MX vs ATV Alive: Clever pricing structure or shameless money-grabber?

Breaking bones, not the bank...

The big thing here is what THQ's marketing drones are calling 'hybrid pricing'. MX vs ATV: Adjective - this year it's Alive - will sell at a 'reduced' price - $40 in the US, £25 (roughly) in the UK - but will it still feel like a 'triple A' title.

The catch? There'll be loads of premium DLC on offer. Ah. So the plan is to hook people in with the low price of the boxed game, then tempt their wallets with loads of fancy, overpriced helmets and bikes. Savvy. Very savvy.

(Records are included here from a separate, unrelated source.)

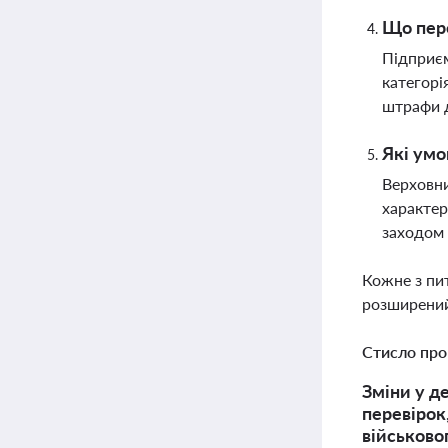
Що пере
Підприєм
категорі
штрафи д
Які умо
Верховни
характер
заходом 
Кожне з пи
розширений
Стисло про
Зміни у д
перевірок
військово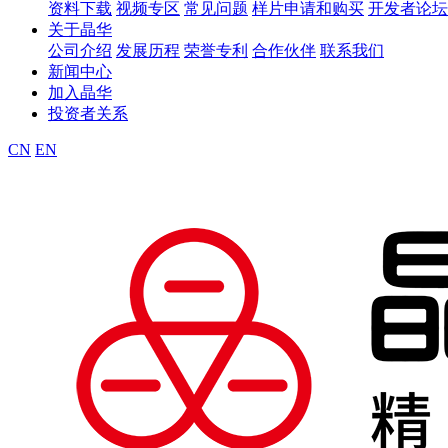
资料下载
视频专区
常见问题
样片申请和购买
开发者论坛
关于晶华
公司介绍
发展历程
荣誉专利
合作伙伴
联系我们
新闻中心
加入晶华
投资者关系
CN
EN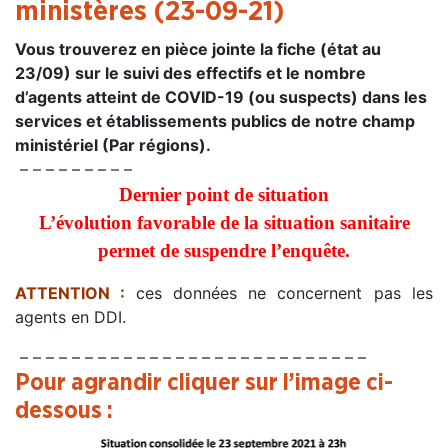
ministères (23-09-21)
Vous trouverez en pièce jointe la fiche (état au
23/09) sur le suivi des effectifs et le nombre
d’agents atteint de COVID-19 (ou suspects) dans les
services et établissements publics de notre champ
ministériel (Par régions).
– – – – – – – – –
Dernier point de situation
L’évolution favorable de la situation sanitaire
permet de suspendre l’enquête.
ATTENTION :
ces données ne concernent pas les
agents en DDI.
– – – – – – – – – – – – – – – – – – – – – – – – – – –
Pour agrandir cliquer sur l’image ci-
dessous
: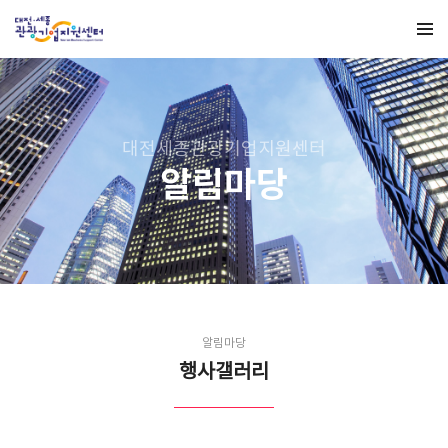
대전세종관광기업지원센터
알림마당
알림마당
행사갤러리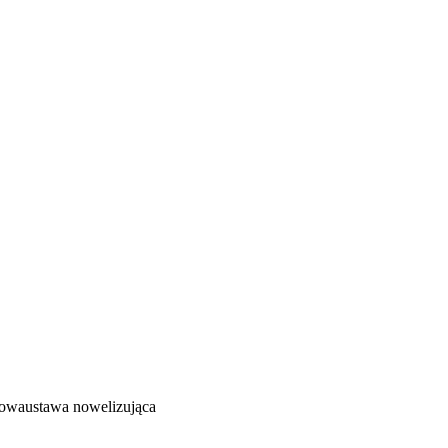
kowa
ustawa nowelizująca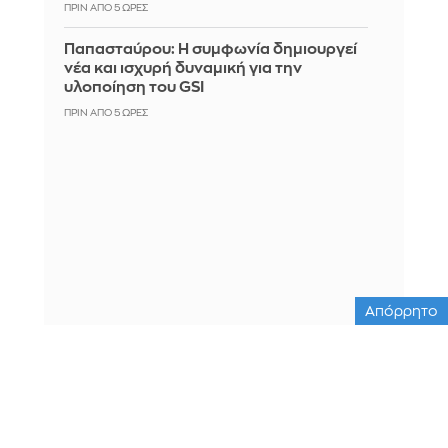
ΠΡΙΝ ΑΠΌ 5 ΏΡΕΣ
Παπασταύρου: Η συμφωνία δημιουργεί
νέα και ισχυρή δυναμική για την
υλοποίηση του GSI
ΠΡΙΝ ΑΠΌ 5 ΏΡΕΣ
Απόρρητο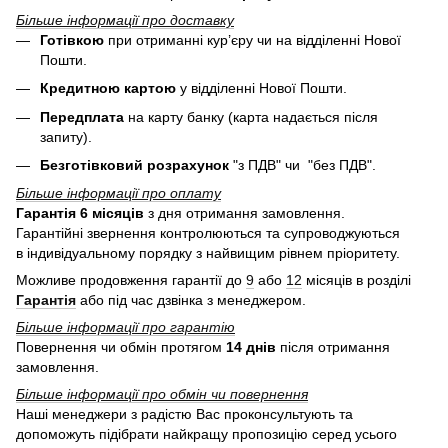
Більше інформації про доставку
Готівкою
при отриманні кур’єру чи на відділенні Нової
Пошти.
Кредитною картою
у
відділенні Нової Пошти.
Передплата
на карту банку (карта надається після
запиту).
Безготівковий розрахунок
"з ПДВ" чи "без ПДВ".
Більше інформації про оплату
Гарантія 6 місяців
з дня отримання замовлення.
Гарантійні звернення контролюються та супроводжуються
в індивідуальному порядку з найвищим рівнем пріоритету.
Можливе продовження гарантії до
9
або
12
місяців в розділі
Гарантія
або під час дзвінка з менеджером.
Більше інформації про гарантію
Повернення чи обмін протягом
14 днів
після отримання
замовлення.
Більше інформації про обмін чи повернення
Наші менеджери з радістю Вас проконсультують та
допоможуть підібрати найкращу пропозицію серед усього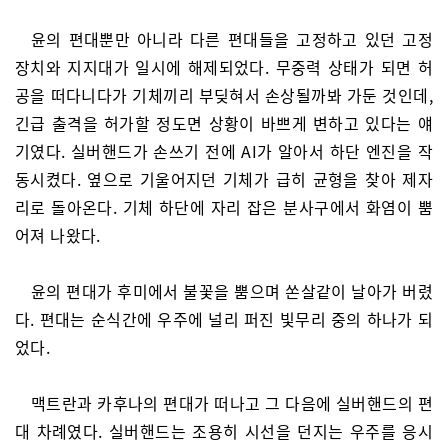
윤의 편대뿐만 아니라 다른 편대들을 고정하고 있던 고정
장치와 지지대가 일시에 해제되었다. 무중력 상태가 되면 허
공을 떠다니다가 기체끼리 부딪혀서 손상될까봐 가둔 것인데,
긴급 출격을 허가할 정도면 상황이 바쁘게 변하고 있다는 얘
기였다. 실버핸드가 손쓰기 전에 AI가 알아서 하단 엔진을 작
동시켰다. 옆으로 기울어지던 기체가 급히 균형을 찾아 제자
리로 돌아온다. 기체 하단에 자리 잡은 분사구에서 화염이 뿜
어져 나왔다.
윤의 편대가 후미에서 불꽃을 뿜으며 쏜살같이 날아가 버렸
다. 편대는 순식간에 우주에 널리 퍼진 빛무리 중의 하나가 되
었다.
맥트란과 카후나의 편대가 떠나고 그 다음에 실버핸드의 편
대 차례였다. 실버핸드는 조용히 시선을 던지는 우주를 응시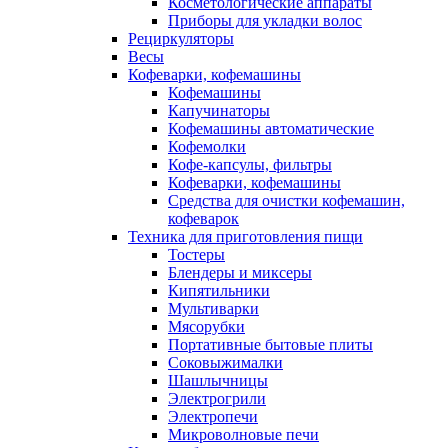
Косметологические аппараты
Приборы для укладки волос
Рециркуляторы
Весы
Кофеварки, кофемашины
Кофемашины
Капучинаторы
Кофемашины автоматические
Кофемолки
Кофе-капсулы, фильтры
Кофеварки, кофемашины
Средства для очистки кофемашин,
кофеварок
Техника для приготовления пищи
Тостеры
Блендеры и миксеры
Кипятильники
Мультиварки
Мясорубки
Портативные бытовые плиты
Соковыжималки
Шашлычницы
Электрогрили
Электропечи
Микроволновые печи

The game has, at least, had a massive overhaul since its predecessor, Reflex. Among the features the developers are excited about are vastly improved, bone-smashing collisions between riders and persistent tracks left in the mud by your vehicle.


Handling-wise, it's aimed squarely at the casual market; simple, chunky arcade controls and auto-balancing are front and centre, so you don't spend half the race on your arse.

To keep your mind from wandering, the game will constantly be rewarding you - and that means even if you lose. So whenever you so much as enter a race, do a time trial, or customise your bike, you'll instantly unlock a new helmet, or a new mud flap, or whatever.

A pretty cool idea for the most casual of casual gamers, but we can see these 'rewards' losing all meaning when we're getting one every five seconds.

Upgrading your rider and bike will take advantage of an XP system that's consistent across both single-player and online modes.

So if you spend a few hours racing online, the experience you've earned can be transferred to your single-player career, and vice versa. So the hybrid pricing thing might seem a little cynical when you analyse it, but it's a wise move on THQ's part, and we can see other developers following suit.

It's a model already proven to work by MMOs that have recently gone free-to-play on PC, like Lord of the Rings Online. Sucker them in with an enticing initial price-point, then shovel DLC down their willing gobs.

Otherwise, this is a bold and vibrant, if unadventurous, addition to the predictably good MX series, with enough improvements to validate its existence as a sequel.